Three skills for developing, validating, and improving Claude Code skills through blind experimentation.
| Skill | Purpose |
|---|---|
blind-skill-assessment |
Fair A/B comparison with randomized labels and multi-persona judging |
experiment-set-design |
Design task sets with baselines and phase progression |
iterative-skill-refinement |
The improvement loop with anti-overfitting and output sanitization |
experiment-set-design — what to test, how to progress phases
├── blind-skill-assessment — how to fairly judge results
└── iterative-skill-refinement — the improvement loop (uses both above)
Each skill is independently useful.

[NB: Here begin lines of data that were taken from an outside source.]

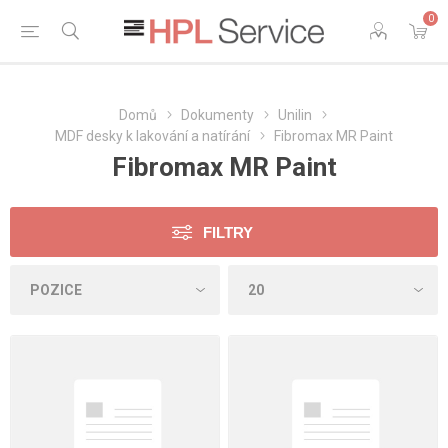
0
Domů
Dokumenty
Unilin
MDF desky k lakování a natírání
Fibromax MR Paint
Fibromax MR Paint
FILTRY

The refinement skill references the other two.
All three skills were developed using TDD for skills (RED-GREEN-REFACTOR):
| Skill | Baseline Gaps Found | GREEN Test |
|---|---|---|
| blind-skill-assessment | No randomization, single perspective, holistic verdicts, no rubric, no confidence | 5/5 process steps followed |
| experiment-set-design | No baseline principle, no anti-overfitting, no phase progression, no assessment variation | All 6 gaps addressed |
| iterative-skill-refinement | No structured loop, no re-experimentation, no overfitting warning, no convergence | Full 7-step loop followed |
Integration test: all three skills compose correctly on a novel scenario (defensive-error-handling skill improvement).
The methodology was applied to its own skills — using the three skills to improve themselves. This produced 6 structural edits across 2 skills:
| Edit | Triggered By |
|---|---|
| "When to Abandon" exit ramp | Bias audit: no path for concluding a skill is counterproductive |
| Same-actor blinding mitigation | Bias audit: improvement loop makes true blinding impossible |
| Blinded labels in examples | Bias audit: examples used origin labels, violating anti-bias rules |
| Failure counter-example | Bias audit: only success narratives trained toward confirmation bias |
| SANITIZE step in improvement loop | Pilot experiments: methodology output format leaked blinding info |
| Phase 3 baseline-wins exit path | Bias audit: "Skill must win" assumed outcome |
Validation: 4 blind experiments (2 pilots × 2 weaknesses) comparing methodology-guided improvement vs unguided improvement. Methodology won 4/4 on aggregate. Per-persona pattern: process rigor 16-0 methodology, output quality 4-2-6 near-tie, efficiency 1-11 baseline. See tests/self-application/ for full results.
cp -r skills/ your-project/.claude/skills/
# or
cp -r skills/ ~/.claude/skills/Extracted from the HDD skill project methodology (35 experiments, 5/5 blind review wins).